Owing to the pandemic, the production guidance for the 2020 financial year for South Africa Manganese, where production has resumed, has been lowered to between 1.7-million and 1.85-million tonnes. The delivery of this guidance is subject to the pace of ramp-up and inland logistics performance, stated Kerr.

This was on the back of South Africa Manganese’s saleable ore production decreasing by 7% to about 1.5-million tonnes in the nine months ended March 2020 as South32 reduced its use of higher cost trucking and undertook an extended maintenance shutdown at its Wessels mine in the December quarter, in response to market conditions. 

During the period, manganese alloy saleable production increased by 2% to 48 000 t; however, the Metalloys smelter remains on temporary care and maintenance. 

South32 explains that production stopped at Metalloys at the start of the national lockdown. Samancor Manganese has since taken an in-principle decision to place Metalloys under care and maintenance following an extensive review of the business over the last 12 months.

“Following a review of activity in response to market conditions and an update to our assumptions for foreign exchange rates over the remainder of 2020 financial year, South Africa Manganese’s guidance for sustaining capital expenditure has been reduced by $5-million, or 19%, to $21-million.”

Covid-19 Precautions

Measures implemented by South32 to protect employees at its South Africa Manganese ore operations include screening for Covid-19 using a questionnaire and thermometer reading before permitting workers to board transport to site and/or when they arrive at the gates by any other means.

Transport adheres to government guidelines, with hand sanitising at entry, physical distancing and the wearing of masks enforced, in addition to the sanitising of buses between transport.

Further, South32 has aligned its testing with the National Institute for Communicable Diseases guidelines, with hand sanitisers available at numerous points across the sites where physical-distancing measures and the wearing of masks have been implemented.

All employees also receive Covid-19 training and there are regular reminders of necessary hygiene measures and physical-distancing requirements.

“At our South Africa Manganese ore operations, we have participated in the Northern Cape Shared Value Initiative . . . with other local mining operations. Together, the group has produced Covid-19 information that has been shared in the communities and worked closely with the John Taolo Gaetsewe (JTG) district municipality and local municipalities to refine their Covid-19 response strategy,” says a South32 spokesperson.

South32 has also delivered medical equipment to the district municipality’s department of health, for three local hospitals designated as treatment centres. Equipment includes beds, surgical masks, gloves, temperature scanners, monitors and sanitisers, with two ventilators currently on order.

In addition, food parcels have been donated to the JTG district’s department of social development for local community members, with donations ongoing.

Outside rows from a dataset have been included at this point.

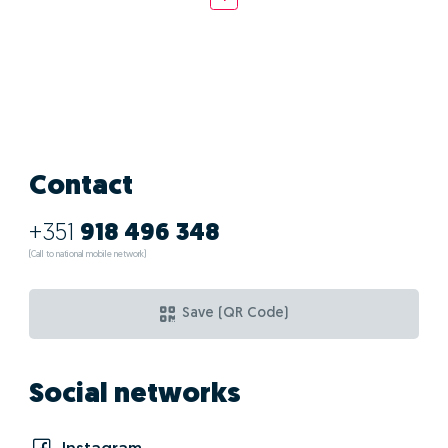
Contact
+351
918 496 348
(Call to national mobile network)
Save (QR Code)
Social networks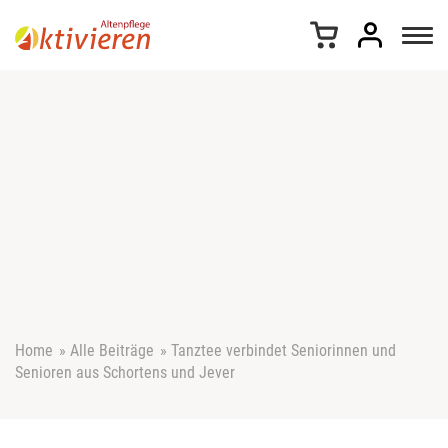
Z
u
m
I
n
h
a
l
t
s
p
r
i
n
g
e
Home
»
Alle Beiträge
»
Tanztee verbindet Seniorinnen und
n
Senioren aus Schortens und Jever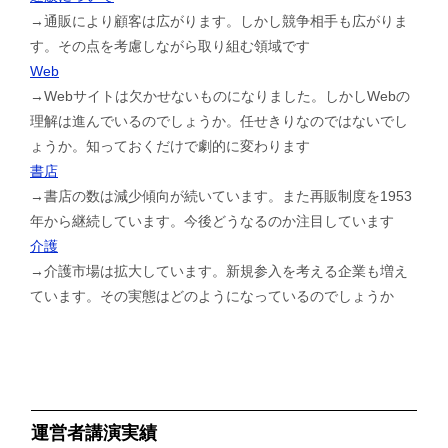
→通販により顧客は広がります。しかし競争相手も広がりま
す。その点を考慮しながら取り組む領域です
Web
→Webサイトは欠かせないものになりました。しかしWebの
理解は進んでいるのでしょうか。任せきりなのではないでし
ょうか。知っておくだけで劇的に変わります
書店
→書店の数は減少傾向が続いています。また再販制度を1953
年から継続しています。今後どうなるのか注目しています
介護
→介護市場は拡大しています。新規参入を考える企業も増え
ています。その実態はどのようになっているのでしょうか
運営者講演実績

“We are also repairing water tanks and have replaced pressure pumps at ten local clinics. We have delivered 50 tanks, each with a capacity of 10 000 ℓ, and 600 water roller drums, as well as water, to communities in the Joe Morolong, Gamagara and Ga-Segonyana municipalities,” states the South32 spokesperson.

South32 has donated more than R40-million to support initiatives in the communities around its operations. This is in addition to projects that were already under way as part of its Social and Labour Plan, its strategic community investments and a R10-million donation to the South African Solidarity Fund.

In March, Kerr said South32 was well positioned to successfully navigate this period of uncertainty resulting from the Covid-19 pandemic, and highlighted that initiatives were in place to deliver about $160-million in lower expenditure over the next 15 months to protect the company’s financial position.

“Our balance sheet remains strong, with reported net cash of $277-million at December 31, 2019, including cash and cash equivalents of $1.4-billion, no term debt and an undrawn $1.5-billion revolving credit facility.”